Can AI read charts? Research says not yet.

Posted by Giang Son | Mar 29, 2025 | 4 min read

Summary a study on the chart understanding capabilities in LVLMs.

Findings from: Do LVLMs Understand Charts? Analyzing and Correcting Factual Errors in Chart Captioning (Huang et al., Findings 2024)

LVLMs and Image Captioning

Generative AI models come in different shape and forms. Most popular models nowadays take natural language as an input and so they are called large language models (LLMs), think early versions of ChatGPT. But, the world isn’t just text, so some models are trained to understand both text and images. These are called large vision-language models (LVLMs).

Example of LVLM's visual question answering capabilities. (image source)

LVLMs are powerful and they can do all sorts of useful things. You could describe a thing and ask a model to generate a picture (text-to-image, like DALL-E or Midjourney). You could ask questions about an images and the model will give some answer (like the case above). Or, you could upload a image and ask a model to describe it for you (image captioning).

Now imagine if the image you need described is… a chart (think: data visualization) and the description you need is an analysis of that chart. The model can do that. It is quite a tempting idea, which could potentially displace data analysts’ jobs. If only it works as intended…

Do LVLMs Understand Charts?

So I recently came across Do LVLMs Understand Charts? Analyzing and Correcting Factual Errors in Chart Captioning. This paper tried to assess whether the state-of-the-art vision-language models (*) can generate faithful captions for charts. The short answer is: No, LVLMs cannot generate factual captions.

Example of a non-factual caption: Notice how all the things are just wrong.

Here’s what they did: the authors used 2 large datasets of chart images, and they ask the latest models to generate a caption (which can be made up of many sentences). Then, they asked humans to evaluate whether a sentence is factually consistent with what’s in the image, and if not, what sort of error it makes.

They found out that a staggering 82.06% of AI-generated captions are factually incorrect (they contain at least one non-factual sentence). And about half of the generated sentences are non-factual.

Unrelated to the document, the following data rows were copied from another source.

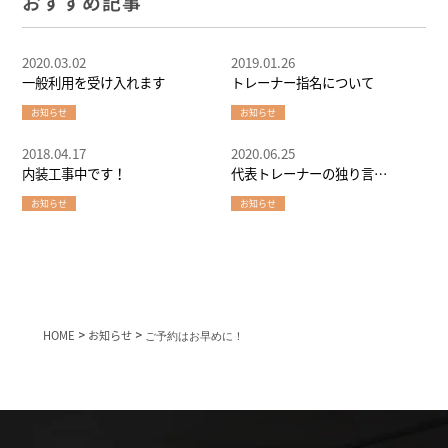
おすすめ記事
2020.03.02
2019.01.26
一般利用を受け入れます
トレーナー指名について
お知らせ
お知らせ
2018.04.17
2020.06.25
内装工事中です！
代表トレーナーの独り言
（20200625）
お知らせ
お知らせ
HOME
>
お知らせ
>
ご予約はお早めに！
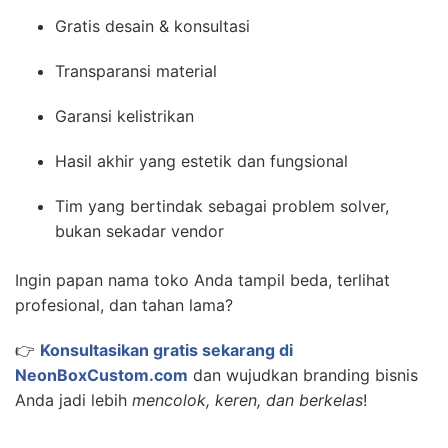
Gratis desain & konsultasi
Transparansi material
Garansi kelistrikan
Hasil akhir yang estetik dan fungsional
Tim yang bertindak sebagai problem solver,
bukan sekadar vendor
Ingin papan nama toko Anda tampil beda, terlihat
profesional, dan tahan lama?
👉
Konsultasikan gratis sekarang di
NeonBoxCustom.com
dan wujudkan branding bisnis
Anda jadi lebih
mencolok, keren, dan berkelas
!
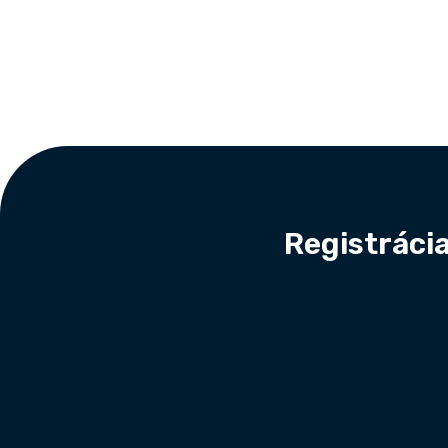
Footer
Registrácia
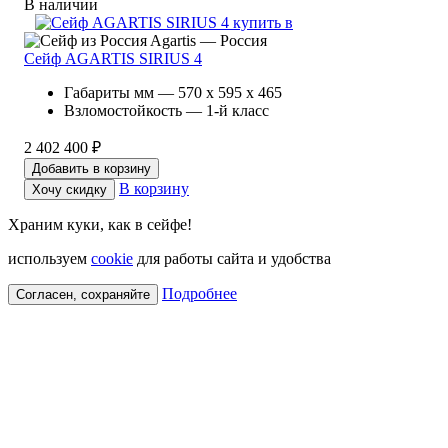
В наличии
Agartis — Россия
Сейф AGARTIS SIRIUS 4
Габариты мм — 570 x 595 x 465
Взломостойкость — 1-й класс
2 402 400 ₽
Добавить в корзину
В корзину
Хочу скидку
Храним куки, как в сейфе!
используем
cookie
для работы сайта и удобства
Подробнее
Согласен, сохраняйте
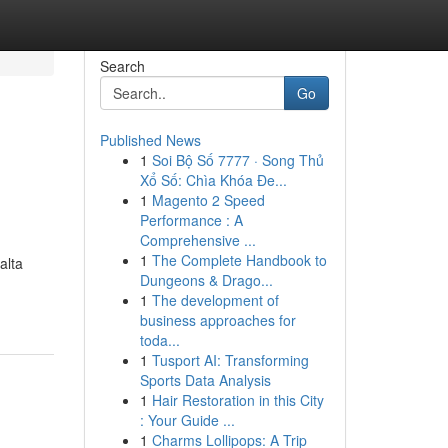
Search
Go
Published News
1
Soi Bộ Số 7777 · Song Thủ
Xổ Số: Chìa Khóa Đe...
1
Magento 2 Speed
Performance : A
Comprehensive ...
u
1
The Complete Handbook to
alta
Dungeons & Drago...
1
The development of
business approaches for
toda...
1
Tusport AI: Transforming
Sports Data Analysis
1
Hair Restoration in this City
: Your Guide ...
1
Charms Lollipops: A Trip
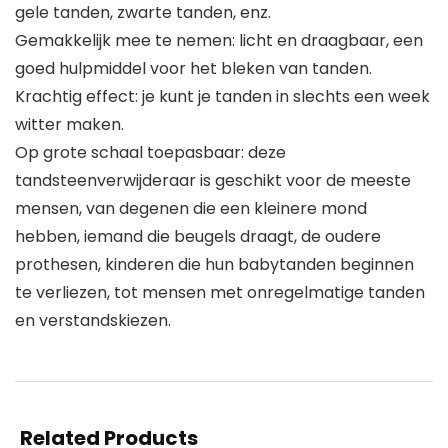
gele tanden, zwarte tanden, enz.
Gemakkelijk mee te nemen: licht en draagbaar, een
goed hulpmiddel voor het bleken van tanden.
Krachtig effect: je kunt je tanden in slechts een week
witter maken.
Op grote schaal toepasbaar: deze
tandsteenverwijderaar is geschikt voor de meeste
mensen, van degenen die een kleinere mond
hebben, iemand die beugels draagt, de oudere
prothesen, kinderen die hun babytanden beginnen
te verliezen, tot mensen met onregelmatige tanden
en verstandskiezen.
Related Products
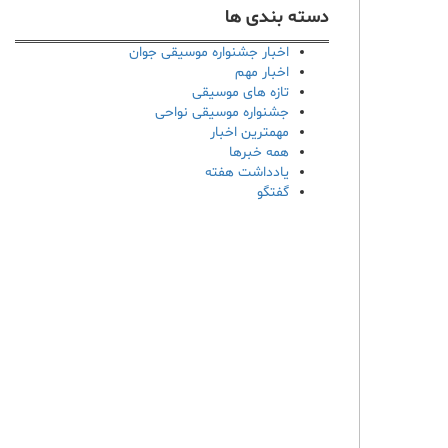
دسته بندی ها
اخبار جشنواره موسیقی جوان
اخبار مهم
تازه های موسیقی
جشنواره موسیقی نواحی
مهمترین اخبار
همه خبرها
یادداشت هفته
گفتگو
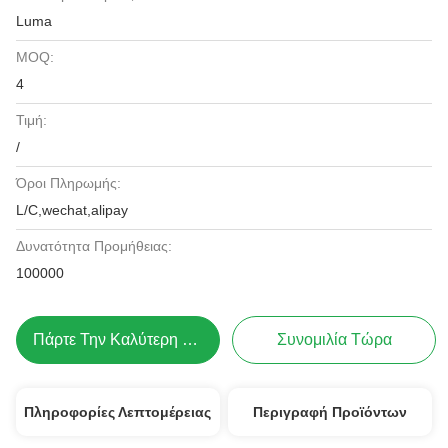
Luma
MOQ:
4
Τιμή:
/
Όροι Πληρωμής:
L/C,wechat,alipay
Δυνατότητα Προμήθειας:
100000
Πάρτε Την Καλύτερη Τιμή
Συνομιλία Τώρα
Πληροφορίες Λεπτομέρειας
Περιγραφή Προϊόντων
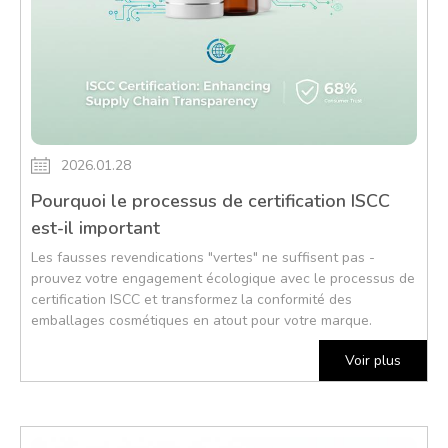
2026.01.28
Pourquoi le processus de certification ISCC
est-il important
Les fausses revendications "vertes" ne suffisent pas -
prouvez votre engagement écologique avec le processus de
certification ISCC et transformez la conformité des
emballages cosmétiques en atout pour votre marque.
Voir plus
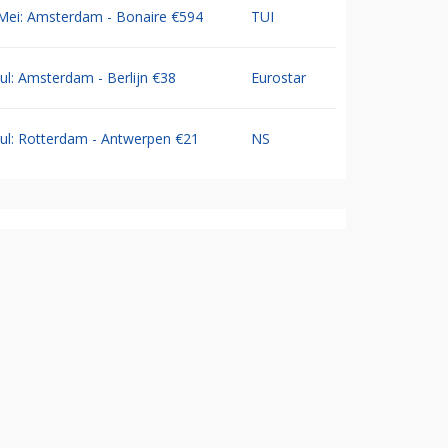
Mei: Amsterdam - Bonaire €594
TUI
Jul: Amsterdam - Berlijn €38
Eurostar
Jul: Rotterdam - Antwerpen €21
NS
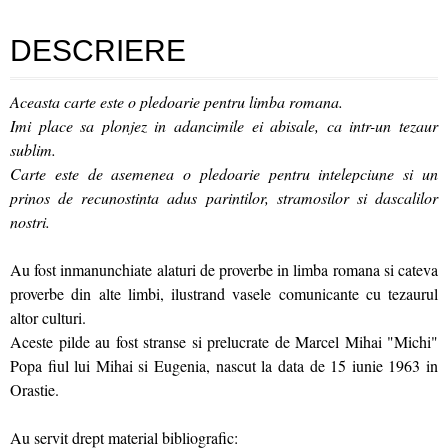
DESCRIERE
Aceasta carte este o pledoarie pentru limba romana.
Imi place sa plonjez in adancimile ei abisale, ca intr-un tezaur
sublim.
Carte este de asemenea o pledoarie pentru intelepciune si un
prinos de recunostinta adus parintilor, stramosilor si dascalilor
nostri.
Au fost inmanunchiate alaturi de proverbe in limba romana si cateva
proverbe din alte limbi, ilustrand vasele comunicante cu tezaurul
altor culturi.
Aceste pilde au fost stranse si prelucrate de Marcel Mihai "Michi"
Popa fiul lui Mihai si Eugenia, nascut la data de 15 iunie 1963 in
Orastie.
Au servit drept material bibliografic:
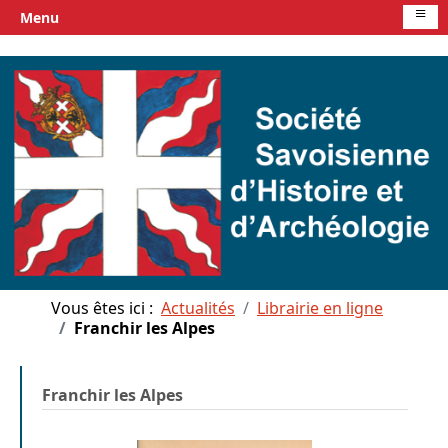
≡
Menu
Vous êtes ici :
Actualités
Librairie en ligne
Franchir les Alpes
Franchir les Alpes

They also analyzed the how well (or in this case, how poorly) the models do on different types of error.

(*) Models in this experiment include: Task-specific fine-tuned models (ChartT5, Matcha and Unichart), LLM-based pipeline (DePlot + GPT-4), and LVLMs (GPT-4V and Bard)

What Can be Done?

The paper proposed C2TFEC, a framework to correct factual errors in chart captioning. Basically, instead of just asking a LVLM to generate captions, we first convert the image to a data table (using chart-to-table model, like UniChart), and use another reasoning model to correct the errors based on that table.

This two-step process is relative effective in correcting the incorrect captions. For example, here is a corrected caption for the chart given about. The numbers and labels and orders are actually correct now.

However, this method is still far from perfect. This is the evaluation after corrections: the error rate is lowered but not yet zero.

Would you accept a data analyst that reads charts wrong, say, 5% of the time? I absolutely would not. So, ext time you want to use AI for chart-reading, you may need to think twice since even the best models are prone to errors.

So yeah, the data analysts out there can breath a sigh of relief 😅 (for now).